But first the jungle. It has rained almost non stop for two weeks and I swear most things have grown a foot in that time. The broad beans and peas are a foot higher than when I left them. And so too the weeds in between. there is a carpet of weed trying to mimic the new grassy neighbour of lawn.
Where to start? First went up to the nascent flower garden to inspect the water logging. And it was as I had feared. The borlotti beans are a write off, and the cleomes are only just clinging on to life. Lots of other seedlings are soggy, and I can’t even recognise what is in some of the pots. First chance of spare time I need to get sowing again.
But things are rather the opposite in the herb garden: what a lot of growth. That will teach me to try and mimic planting designs I read about in creative vegetable gardening tomes. All those sage plants and thyme and artichokes. No-one warned me that sage will do what all plants do. They will try to flower. So I am the proud possessor of enormously tall sage plants which are throwing flower heads all over the beds and positively ruining my gorgeously ordered display. Do I let them seed? Do I trim them down to perfect size? I just do not know. So I distractedly pulled off the tallest (and we are talking feet of height here) flower spikes and went in to breakfast.

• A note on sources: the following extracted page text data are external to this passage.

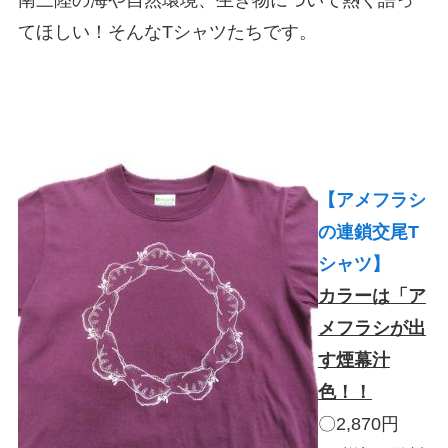
南三陸の海や自然環境、生き物について熱く語っ
てほしい！そんなTシャツたちです。
【アメフラシ
の連鎖交尾T
シャツ】
カラーは「
ア
メフラシが出
す煙幕汁
色！！
〇2,870円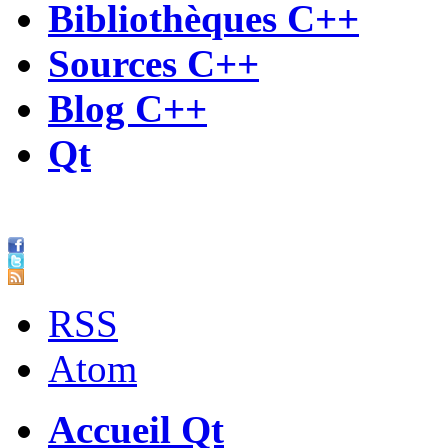
Bibliothèques C++
Sources C++
Blog C++
Qt
RSS
Atom
Accueil Qt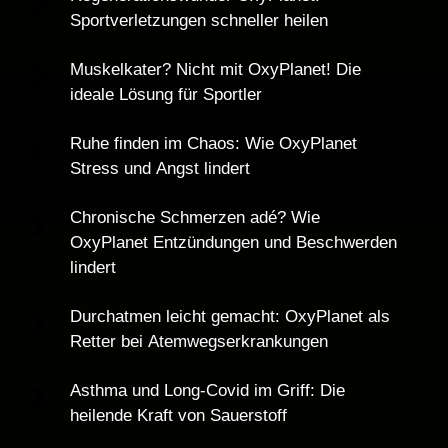
Sportverletzungen schneller heilen
Muskelkater? Nicht mit OxyPlanet! Die 
ideale Lösung für Sportler
Ruhe finden im Chaos: Wie OxyPlanet 
Stress und Angst lindert
Chronische Schmerzen adé? Wie 
OxyPlanet Entzündungen und Beschwerden 
lindert
Durchatmen leicht gemacht: OxyPlanet als 
Retter bei Atemwegserkrankungen
Asthma und Long-Covid im Griff: Die 
heilende Kraft von Sauerstoff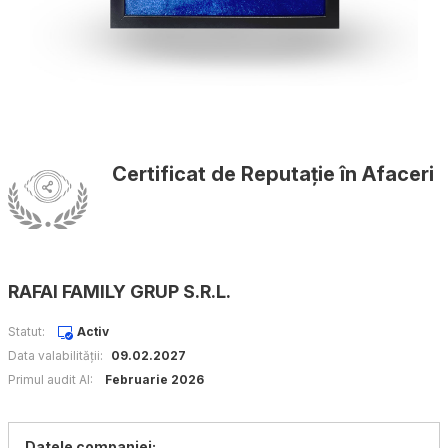
Certificat de Reputație în Afaceri
RAFAI FAMILY GRUP S.R.L.
Statut:
Activ
Data valabilității:
09.02.2027
Primul audit AI:
Februarie 2026
Datele companiei: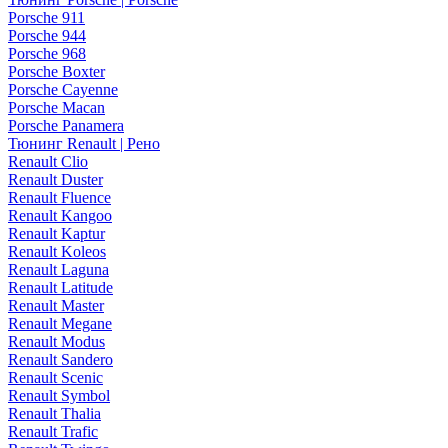
Porsche 911
Porsche 944
Porsche 968
Porsche Boxter
Porsche Cayenne
Porsche Macan
Porsche Panamera
Тюнинг Renault | Рено
Renault Clio
Renault Duster
Renault Fluence
Renault Kangoo
Renault Kaptur
Renault Koleos
Renault Laguna
Renault Latitude
Renault Master
Renault Megane
Renault Modus
Renault Sandero
Renault Scenic
Renault Symbol
Renault Thalia
Renault Trafic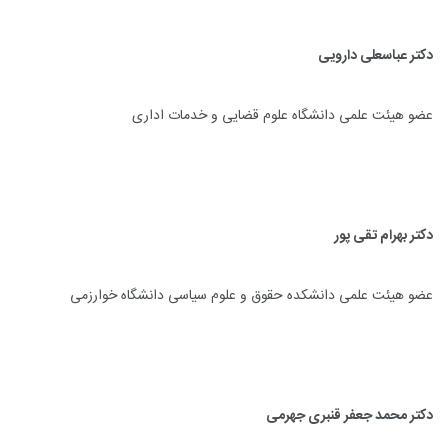
دکتر عباسعلی دارویی
عضو هیئت علمی دانشگاه علوم قضایی و خدمات اداری
دکتر بهرام تقی پور
عضو هیئت علمی دانشکده حقوق و علوم سیاسی دانشگاه خوارزمی
دکتر محمد جعفر قنبری جهرمی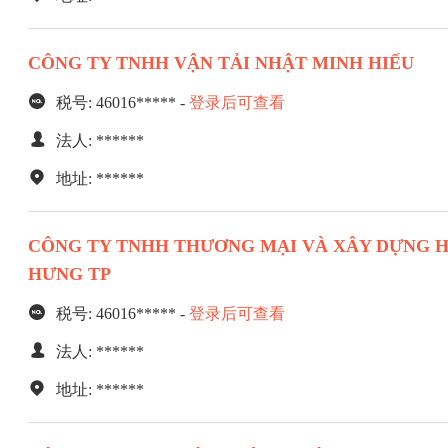
CÔNG TY TNHH VẬN TẢI NHẬT MINH HIẾU
税号: 46016***** -
登录后可查看
法人: ******
地址: ******
CÔNG TY TNHH THƯƠNG MẠI VÀ XÂY DỰNG 
HƯNG TP
税号: 46016***** -
登录后可查看
法人: ******
地址: ******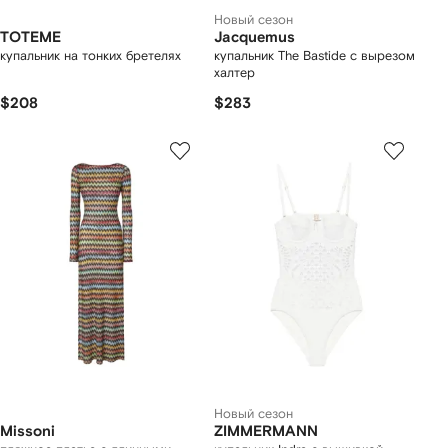
Новый сезон
TOTEME
Jacquemus
купальник на тонких бретелях
купальник The Bastide с вырезом
халтер
$208
$283
Новый сезон
Missoni
ZIMMERMANN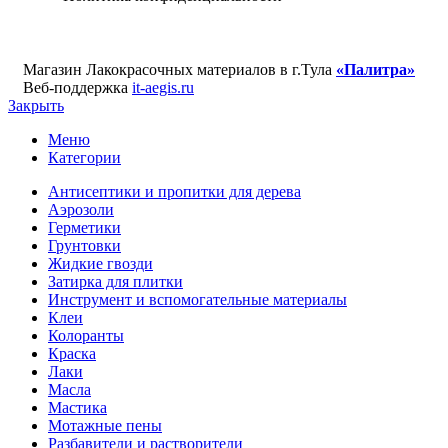
Магазин Лакокрасочных материалов в г.Тула
«Палитра»
Веб-поддержка
it-aegis.ru
Закрыть
Меню
Категории
Антисептики и пропитки для дерева
Аэрозоли
Герметики
Грунтовки
Жидкие гвозди
Затирка для плитки
Инструмент и вспомогательные материалы
Клеи
Колоранты
Краска
Лаки
Масла
Мастика
Мотажные пены
Разбавители и растворители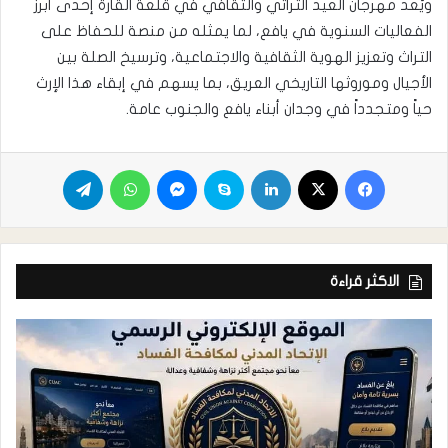
ويُعد مهرجان العيد التراثي والثقافي في قلعة القارة إحدى أبرز
الفعاليات السنوية في يافع، لما يمثله من منصة للحفاظ على
التراث وتعزيز الهوية الثقافية والاجتماعية، وترسيخ الصلة بين
الأجيال وموروثها التاريخي العريق، بما يسهم في إبقاء هذا الإرث
حياً ومتجدداً في وجدان أبناء يافع والجنوب عامة.
الاكثر قراءة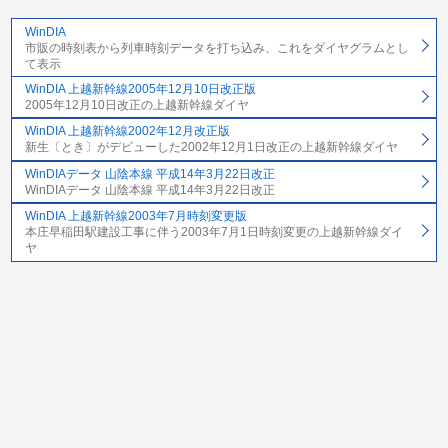
WinDIA
市販の時刻表から列車時刻データを打ち込み、これをダイヤグラムとし
て表示
WinDIA 上越新幹線2005年12月10日改正版
2005年12月10日改正の上越新幹線ダイヤ
WinDIA 上越新幹線2002年12月改正版
新生〔とき〕がデビューした2002年12月1日改正の上越新幹線ダイヤ
WinDIAデータ 山陰本線 平成14年3月22日改正
WinDIAデータ 山陰本線 平成14年3月22日改正
WinDIA 上越新幹線2003年7月時刻変更版
本庄早稲田駅建設工事に伴う2003年7月1日時刻変更の上越新幹線ダイ
ヤ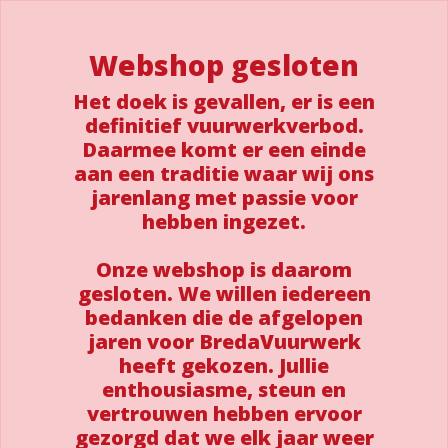
Webshop gesloten
Het doek is gevallen, er is een
definitief vuurwerkverbod.
Daarmee komt er een einde
aan een traditie waar wij ons
jarenlang met passie voor
hebben ingezet.
Onze webshop is daarom
gesloten. We willen iedereen
bedanken die de afgelopen
jaren voor BredaVuurwerk
heeft gekozen. Jullie
enthousiasme, steun en
vertrouwen hebben ervoor
gezorgd dat we elk jaar weer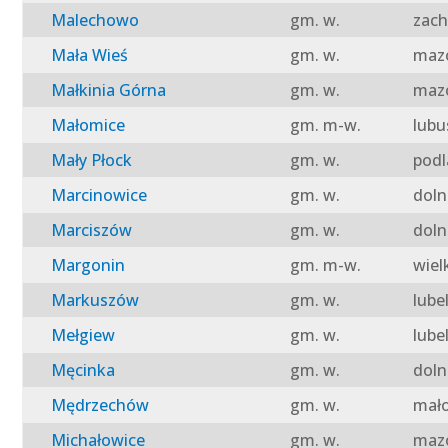
Malechowo
gm. w.
zach
Mała Wieś
gm. w.
mazo
Małkinia Górna
gm. w.
mazo
Małomice
gm. m-w.
lubu
Mały Płock
gm. w.
podl
Marcinowice
gm. w.
doln
Marciszów
gm. w.
doln
Margonin
gm. m-w.
wiel
Markuszów
gm. w.
lube
Mełgiew
gm. w.
lube
Męcinka
gm. w.
doln
Mędrzechów
gm. w.
mało
Michałowice
gm. w.
mazo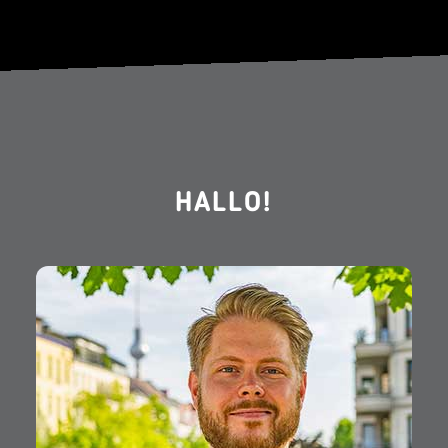
HALLO!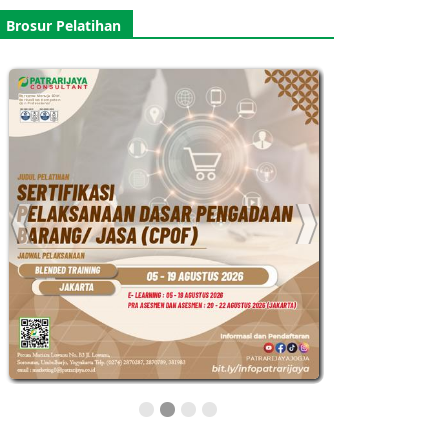
Brosur Pelatihan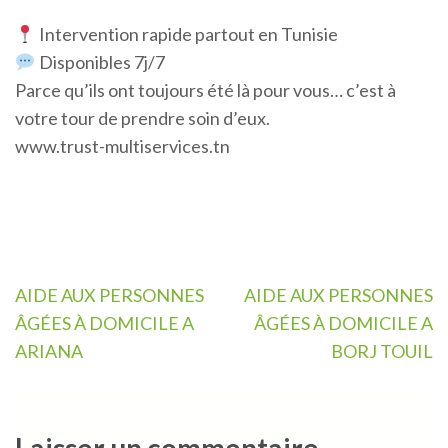
Intervention rapide partout en Tunisie
Disponibles 7j/7
Parce qu’ils ont toujours été là pour vous… c’est à
votre tour de prendre soin d’eux.
www.trust-multiservices.tn
Navigation
AIDE AUX PERSONNES
AIDE AUX PERSONNES
de
ÂGÉES À DOMICILE A
ÂGÉES À DOMICILE A
l’article
ARIANA
BORJ TOUIL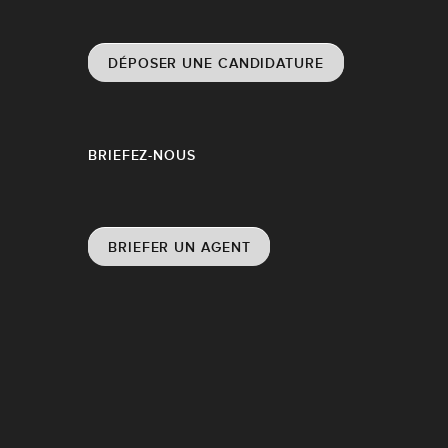
DÉPOSER UNE CANDIDATURE
BRIEFEZ-NOUS
BRIEFER UN AGENT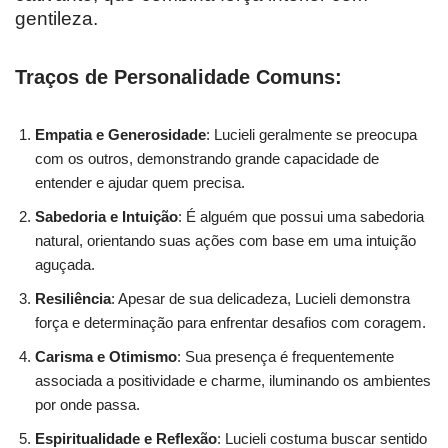
gentileza.
Traços de Personalidade Comuns:
Empatia e Generosidade
: Lucieli geralmente se preocupa
com os outros, demonstrando grande capacidade de
entender e ajudar quem precisa.
Sabedoria e Intuição
: É alguém que possui uma sabedoria
natural, orientando suas ações com base em uma intuição
aguçada.
Resiliência
: Apesar de sua delicadeza, Lucieli demonstra
força e determinação para enfrentar desafios com coragem.
Carisma e Otimismo
: Sua presença é frequentemente
associada a positividade e charme, iluminando os ambientes
por onde passa.
Espiritualidade e Reflexão
: Lucieli costuma buscar sentido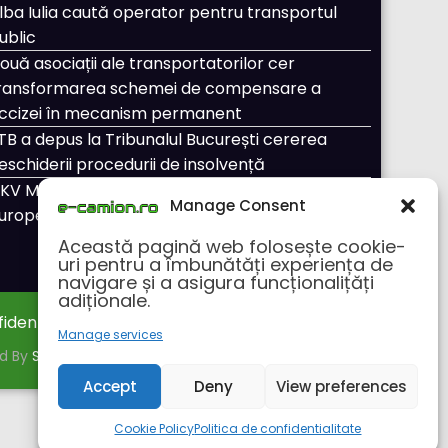
lba Iulia caută operator pentru transportul
ublic
ouă asociații ale transportatorilor cer
ransformarea schemei de compensare a
ccizei în mecanism permanent
TB a depus la Tribunalul București cererea
eschiderii procedurii de insolvență
KV Mobility și Shell își extind parteneriatul
Manage Consent
uropean
Această pagină web folosește cookie-
uri pentru a îmbunătăți experiența de
navigare și a asigura funcționalițăți
adiționale.
fidentialitate
Despre noi
Manage services
ed By
SpiceThemes
Accept
Deny
View preferences
Cookie Policy
Politica de confidentialitate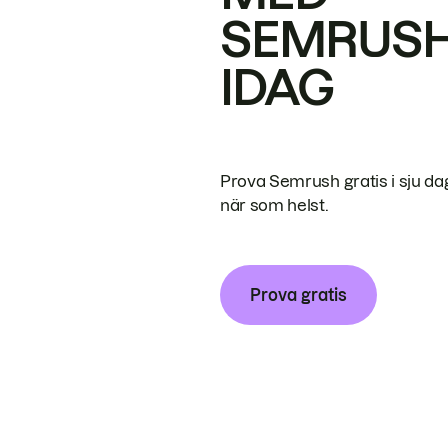
SEMRUS
IDAG
Prova Semrush gratis i sju da
när som helst.
Prova gratis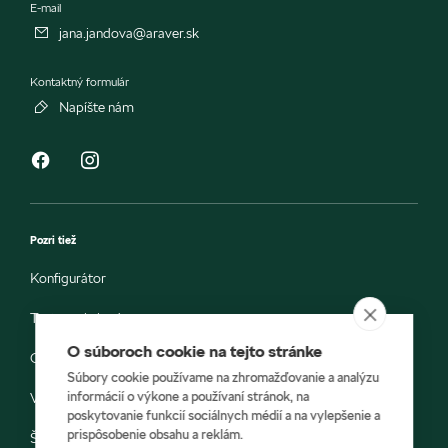
E-mail
jana.jandova@araver.sk
Kontaktný formulár
Napíšte nám
Pozri tiež
Konfigurátor
Testovacia jazda
O súboroch cookie na tejto stránke
Objednávka do servisu
Súbory cookie používame na zhromažďovanie a analýzu
informácií o výkone a používaní stránok, na
Vozidlá ihneď k odberu
poskytovanie funkcií sociálnych médií a na vylepšenie a
prispôsobenie obsahu a reklám.
Škoda E-shop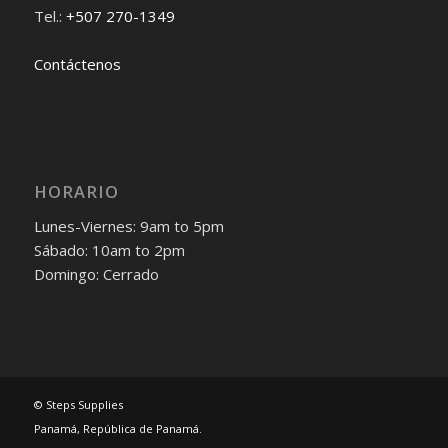
Tel.:
+507 270-1349
Contáctenos
HORARIO
Lunes-Viernes: 9am to 5pm
Sábado: 10am to 2pm
Domingo: Cerrado
© Steps Supplies
Panamá, República de Panamá.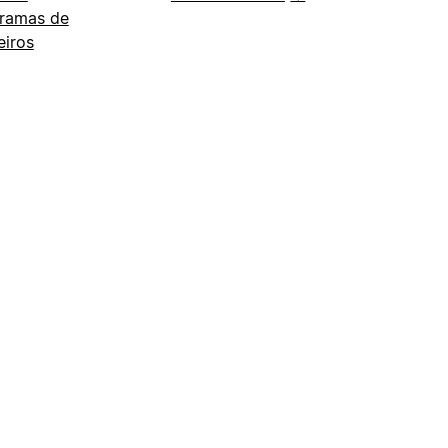
ramas de
eiros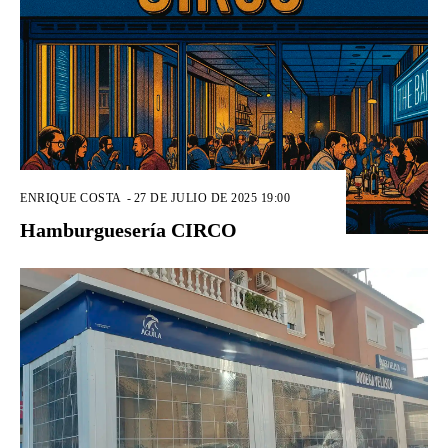
ENRIQUE COSTA
-
27 DE JULIO DE 2025 19:00
Hamburguesería CIRCO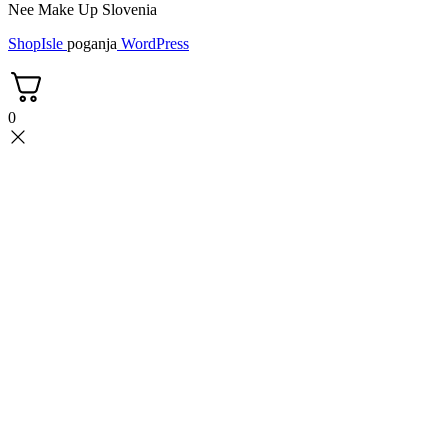
Nee Make Up Slovenia
ShopIsle
poganja
WordPress
0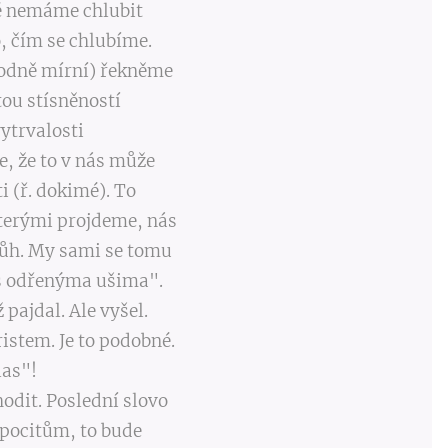
né nemáme chlubit
o, čím se chlubíme.
 hodně mírní) řekněme
tou stísněností
tosti do vytrvalosti
, že to v nás může
i (ř. dokimé). To
 kterými projdeme, nás
 Bůh. My sami se tomu
"s odřenýma ušima".
už pajdal. Ale vyšel.
istem. Je to podobné.
las"!
odit. Poslední slovo
pocitům, to bude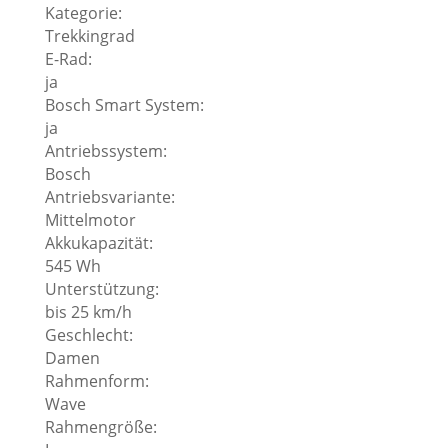
Kategorie:
Trekkingrad
E-Rad:
ja
Bosch Smart System:
ja
Antriebssystem:
Bosch
Antriebsvariante:
Mittelmotor
Akkukapazität:
545 Wh
Unterstützung:
bis 25 km/h
Geschlecht:
Damen
Rahmenform:
Wave
Rahmengröße: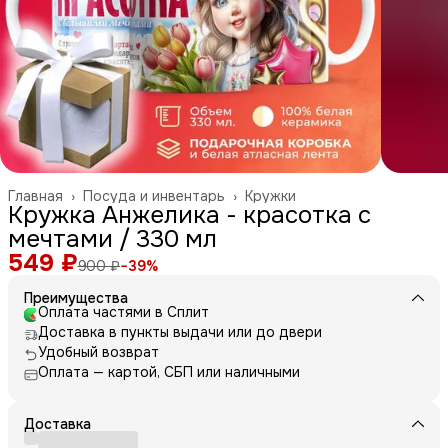
Главная
›
Посуда и инвентарь
›
Кружки
Кружка Анжелика - красотка с
мечтами / 330 мл
549 ₽
900 ₽
−
39
%
Преимущества
Оплата частями в Сплит
Доставка в пункты выдачи или до двери
Удобный возврат
Оплата — картой, СБП или наличными
Доставка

Refreshed but still undecided it was time to have a walk around the curtileges and polices with Jan. She has seen some mighty changes in the six months since her last visit. And I don’t just mean the weeds. The water is overflowing everywhere;. and the potatoes need not so much an earthing up as an earth transplant. So high.
Must attend to top potager once we have wrestled the vegetables away from the choking weeds in the lower one once we had taken a walk down to the vineyard, the limit of the gardening projects on the lower terrace. The land drops further down below the road, but as it is even more of a jungle of brambles and self sown cherry and elderflower trees it’s best not even to contemplate what has to be done down there.
Jan worked her magic on the mighty strawberry bed. And not knowing where to start I just went at the closest bits to the path and sat down and pulled weeds out within reach. Dark mutterings of weed-proof fabric could be heard as we worked out way in the warm Ardeche sunshine. And what do you know it, five hours passes by and it’s almost done. The weeds were going to the compost bin but in this era of abundance, even the bins were filling fast.
So fast that I knew I had to put all the lovely compost (only a sad gardener would call it lovely) onto the vegetable beds as a mulch and free up some space. So heave ho, on with the bucket and spade and the vegetable garden (well the brassica bit) is now a bit more smothered. and who knows; maybe I won’t be spending a whole day next month trying to smother yet more weeds.
Now back inside I have time to collect thought and write up a task list of what we need to to this week:
Finish the weeding on the onion bed.
Strim the rest.
Weed the top vegetable garden
Sow more seeds in the potting shed
Buy more honey from our beekeeper to keep all the new Tony honey addicts at bay
Buy some mighty pruning shears and cut back the lilac and viburnum
Prune the path of low chestnut and oak branches on the way to the vineyard
Stifling a yawn. It’s late this list will go on forever. Better to get some sleep and power up for the next days tasks.